Les légumes peuvent parfois réserver de mauvaises surprises, comme l'a vécu Bertrand. Après avoir acheté une courge dans un magasin bio, il pensait avoir simplement trop mangé. Cependant, il a vite réalisé que quelque chose n’allait pas. Dans un témoignage diffusé sur RTL, il a décrit une nuit cauchemardesque où il a vomi à de multiples reprises.
"La courge était vraiment amère, vraiment pas bonne", se rappelle-t-il. Pendant cette nuit, Bertrand a vomi 36 fois. Initialement, il n'a pas pensé qu'il s'agissait d'une intoxication alimentaire. Mais le problème était plus sérieux : il avait ingéré de la cucurbitacine, une toxine naturelle qui se développe pendant la croissance de certaines courges, ce qui passe souvent inaperçu.
Perte de cheveux, de peau
Les complications ne se sont pas arrêtées aux vomissements. Bertrand a également commencé à éprouver des symptômes alarmants. "Toute la peau de mon torse et de mon dos partait en neige, comme si j’étais allé au soleil et que je pelais. Je me suis dit : Tiens, y a un petit problème". En brossant ses cheveux, il a eu la terreur de constater qu'ils restaient tous accrochés à la brosse. "Là, je me suis dit : franchement, qu’est-ce qu’il m’arrive ?"
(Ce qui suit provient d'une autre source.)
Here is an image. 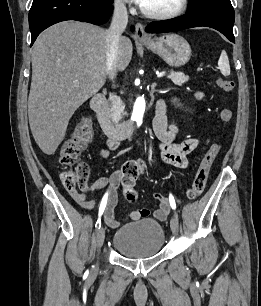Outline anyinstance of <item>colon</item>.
I'll return each mask as SVG.
<instances>
[{"label": "colon", "instance_id": "obj_1", "mask_svg": "<svg viewBox=\"0 0 261 306\" xmlns=\"http://www.w3.org/2000/svg\"><path fill=\"white\" fill-rule=\"evenodd\" d=\"M217 84L226 92H231L235 87L234 81L230 79H219ZM220 119L225 123H229L232 119L231 110L222 109ZM92 136L93 130L90 122L83 119L78 123L73 135L61 147L60 163L66 169L61 173V181L69 190L76 187L83 189L86 186L89 169L87 165L79 162V159L82 152L91 142ZM221 149V144H213L204 155L193 183L188 190L189 199H196L204 191L212 164ZM144 167L142 160H131L124 163L119 172V181L124 189V195L130 202H134L137 198L135 184L143 174Z\"/></svg>", "mask_w": 261, "mask_h": 306}]
</instances>
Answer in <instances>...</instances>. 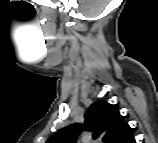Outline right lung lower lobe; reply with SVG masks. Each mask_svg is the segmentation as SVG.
<instances>
[{"mask_svg": "<svg viewBox=\"0 0 158 143\" xmlns=\"http://www.w3.org/2000/svg\"><path fill=\"white\" fill-rule=\"evenodd\" d=\"M129 143H135V140H134V138L129 142Z\"/></svg>", "mask_w": 158, "mask_h": 143, "instance_id": "right-lung-lower-lobe-1", "label": "right lung lower lobe"}]
</instances>
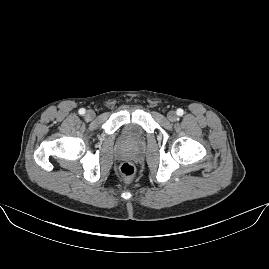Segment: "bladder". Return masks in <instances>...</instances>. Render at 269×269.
<instances>
[{"mask_svg": "<svg viewBox=\"0 0 269 269\" xmlns=\"http://www.w3.org/2000/svg\"><path fill=\"white\" fill-rule=\"evenodd\" d=\"M142 127L138 124V123H135V122H131L129 124V127L126 131V135H125V138L130 141L136 137H139L141 136L142 134Z\"/></svg>", "mask_w": 269, "mask_h": 269, "instance_id": "31cf9c89", "label": "bladder"}]
</instances>
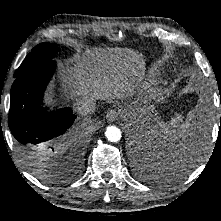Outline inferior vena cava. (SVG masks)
I'll use <instances>...</instances> for the list:
<instances>
[{"mask_svg": "<svg viewBox=\"0 0 221 221\" xmlns=\"http://www.w3.org/2000/svg\"><path fill=\"white\" fill-rule=\"evenodd\" d=\"M96 100L89 96H83L76 100L75 107L82 115H88L95 111Z\"/></svg>", "mask_w": 221, "mask_h": 221, "instance_id": "602c4592", "label": "inferior vena cava"}]
</instances>
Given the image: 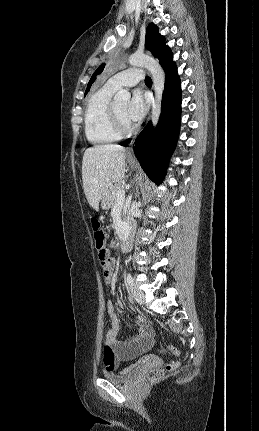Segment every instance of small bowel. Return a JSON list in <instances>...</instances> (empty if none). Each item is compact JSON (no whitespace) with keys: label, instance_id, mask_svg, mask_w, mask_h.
<instances>
[{"label":"small bowel","instance_id":"c3829d8e","mask_svg":"<svg viewBox=\"0 0 259 431\" xmlns=\"http://www.w3.org/2000/svg\"><path fill=\"white\" fill-rule=\"evenodd\" d=\"M112 267L104 266L101 269L103 281L106 283H111L113 281ZM106 309L111 320V328L105 339L107 345L111 349V356H108L104 352L103 360L108 369H113L120 361L133 359L150 349L152 346V329L146 320L139 316L135 320V324L138 328L137 334L130 338L119 339L120 322L115 312L114 305L110 300L106 302Z\"/></svg>","mask_w":259,"mask_h":431}]
</instances>
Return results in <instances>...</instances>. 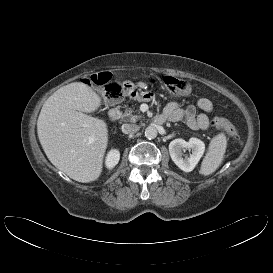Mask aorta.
Instances as JSON below:
<instances>
[{"mask_svg":"<svg viewBox=\"0 0 273 273\" xmlns=\"http://www.w3.org/2000/svg\"><path fill=\"white\" fill-rule=\"evenodd\" d=\"M157 136V129L153 126H148L146 129H145V137L147 139H154L156 138Z\"/></svg>","mask_w":273,"mask_h":273,"instance_id":"762f6f07","label":"aorta"}]
</instances>
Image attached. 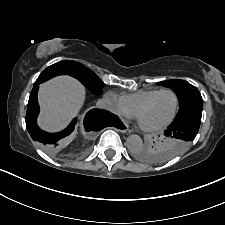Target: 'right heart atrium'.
Wrapping results in <instances>:
<instances>
[{
  "mask_svg": "<svg viewBox=\"0 0 225 225\" xmlns=\"http://www.w3.org/2000/svg\"><path fill=\"white\" fill-rule=\"evenodd\" d=\"M106 101L110 110L121 116H131L129 111L126 109L122 99L114 92H107L105 95Z\"/></svg>",
  "mask_w": 225,
  "mask_h": 225,
  "instance_id": "obj_1",
  "label": "right heart atrium"
}]
</instances>
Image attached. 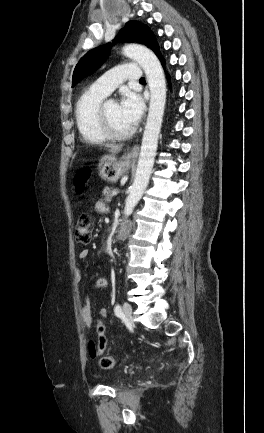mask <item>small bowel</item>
Here are the masks:
<instances>
[{
  "label": "small bowel",
  "instance_id": "small-bowel-1",
  "mask_svg": "<svg viewBox=\"0 0 264 433\" xmlns=\"http://www.w3.org/2000/svg\"><path fill=\"white\" fill-rule=\"evenodd\" d=\"M95 209H96V211L102 212V213L107 211V207L103 201H97L95 203ZM87 257H88V251L87 250H82L78 254V258L81 261H86ZM81 278H82V276H81L80 271H77V279L79 281H81ZM92 287L93 288L107 289V288H109V282L105 278H98L93 282ZM80 314H81V319H82L83 323L85 324V326L88 328L92 327L93 315H92V311H91L90 296L88 294H86L82 299ZM101 316L102 317L106 316V310L105 309L101 310ZM87 349H88V355L91 359H96L99 357L100 353H99L98 343H96L94 341H90L88 343Z\"/></svg>",
  "mask_w": 264,
  "mask_h": 433
}]
</instances>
Les examens médicaux n'ont pas révélé de cause, jusqu'à ce qu'une amie lui rappelle un article concernant les courges amères. En contactant le centre antipoison, il a été informé que la consommation de la courge pouvait avoir des effets similaires à une chimiothérapie. "Ils m'ont dit que si j'avais mangé toute la courge, je serais mort". Bertrand, en partageant son histoire, espère que cela éveillera les consciences sur les dangers alimentaires que l'on pourrait considérer comme inoffensifs.
Cette expérience souligne l'importance d'une vigilance accrue dans le choix des aliments, même ceux que l'on pense sûrs, et rappelle que des voix comme celle de Bertrand peuvent éclairer le chemin pour d'autres, les protégeant de dangers invisibles.